Koruncuk Vakfı’na yapacağınız bağışlar ile destek bekliyoruz. Onlara vereceğiniz en küçük destek bile damlaya damlaya göl olacak, küçük kardeşlerimize yepyeni imkânlar sunacak.
Yapacağınız her türlü bağış ile aynı zamanda bu kampanyada bize destek olan Card Finans’ın Team İstrunbul için özel olarak hazırlattığı yarış formalarımızdan biri de sizin olacak!
Sadece 3 dakikanızı alacak!
Bağış için;

http://www.koruncuk.org/hayatatutun.aspx?p=garantigiris

Açıklama bölümüne “Team Istrunbul” yazmayı unutmayın!
Laf aramızda tüm takım soğuk, yağmur, kar, karanlık demeden yaptığı antrenmanların hakkını verdi. ;)
Artık koşmayı, bir şeyleri değiştirmek için koşmayı seviyorum.

Aylin Turnaoğlu
Team Istrunbul Üyesi

2 yorum:

  1. Senin başaracağına emindim.koşma sebebiyle başlayıp koruncuk vakfı için süren maratonun yeni başlıyor.hayat sana hep bunun gibi güzellikler sunsun.

    YanıtlaSil
  2. Sevgili Aylin,
    Hayatlara değer katan küçük farklılıklar… Seviyorsan devam etmek. Sonunu düşünmeden, yaşamın her bir anını yakalamak ve dolu dolu yaşamak için..

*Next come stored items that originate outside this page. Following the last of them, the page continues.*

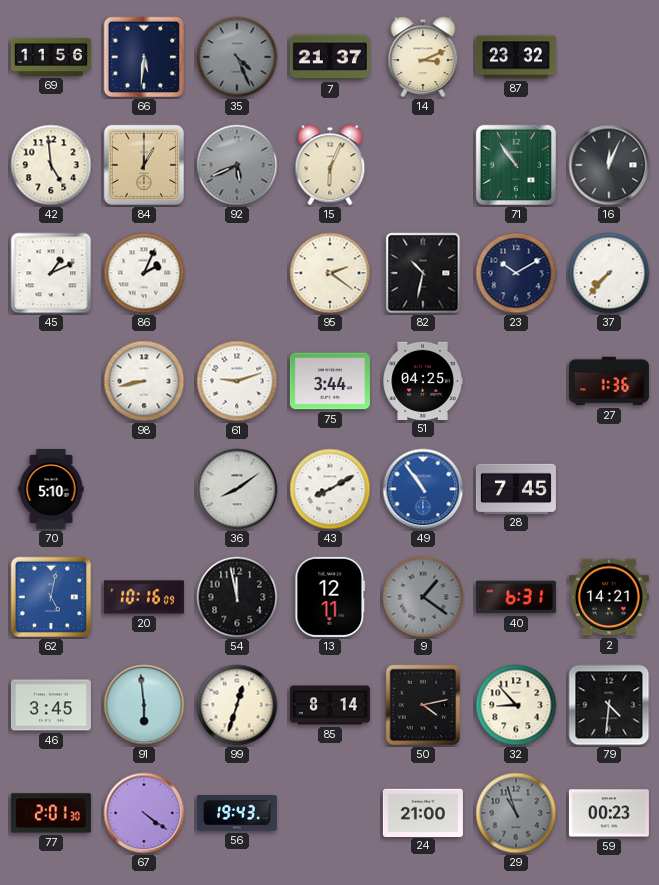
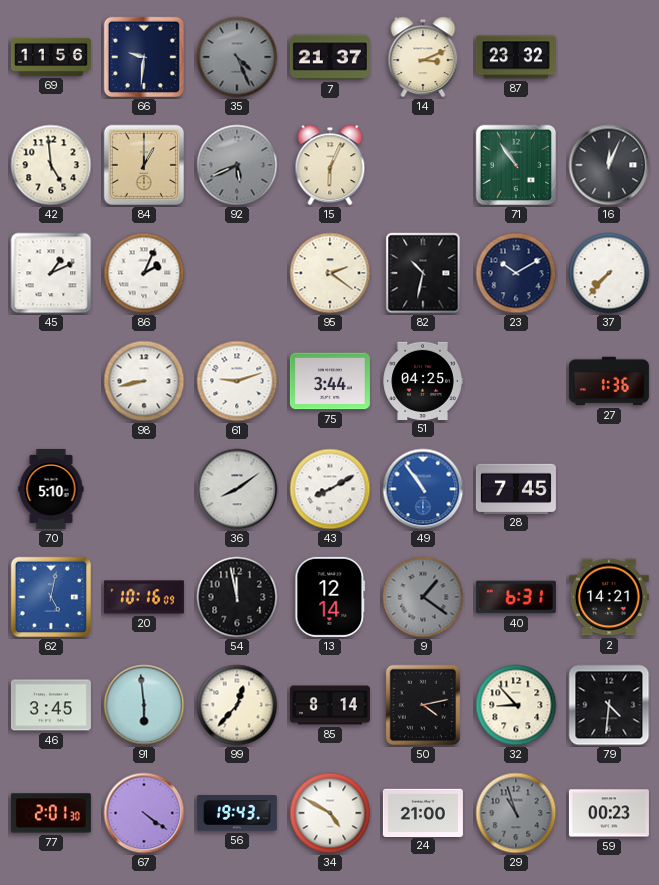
66: 5:31 -> 9:31
13: 12:11 -> 12:14
99: 12:33 -> 12:37
34: none -> 4:50
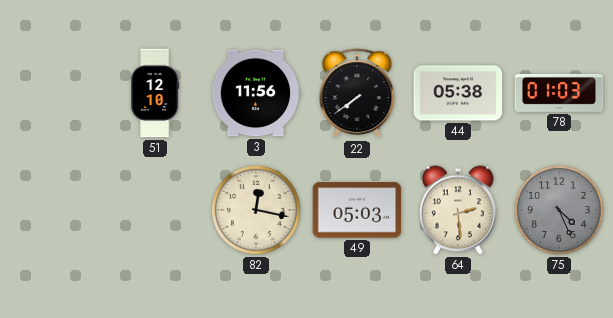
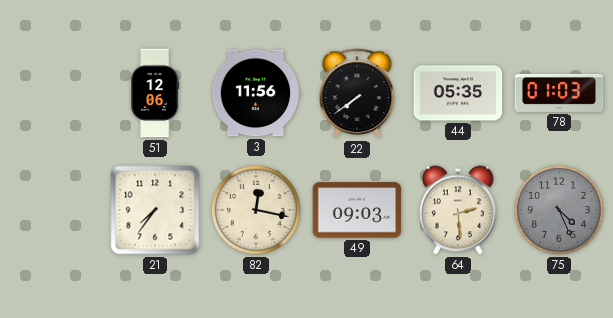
51: 12:10 -> 12:06
44: 05:38 -> 05:35
21: none -> 7:36
49: 05:03 -> 09:03
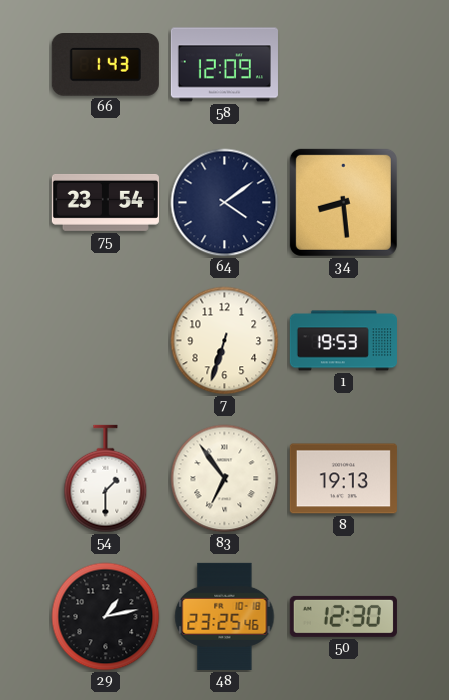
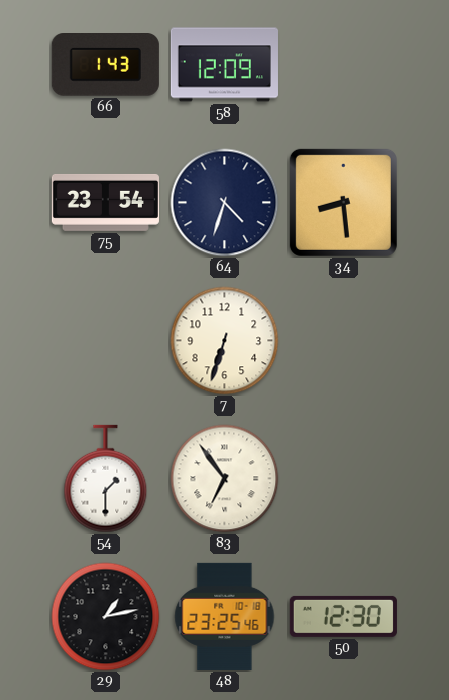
64: 4:09 -> 4:33
1: 19:53 -> none
8: 19:13 -> none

    Seviyorsun… Koşuyorsun. Bakma artık gerisine. Ne kaldı ki artık insanların elinde küçük bir mutluluklardan başka? Görüyor ve hissediyorum ki yaşadığın küçük bir şey de değil!
    Koskocaman bir aile. Üstelik yüzünü göremediklerin bile var! Ve onlar senden hayatları için olumlu etkiler bekliyorlar.
    Günü en az 25 saat yaşıyorsun. Yaşıyor ve yaşatıyorsun. Koşarak, yazarak, konuşarak, severek ve sevdirerek…
    E o zaman durman için hiçbir sebebin yok.
    Durma Aylin. Lütfen durma. Düşmemek için değil, daha da güzel bir geleceğe ulaşmak ama anı da en güzelinden yaşamak için.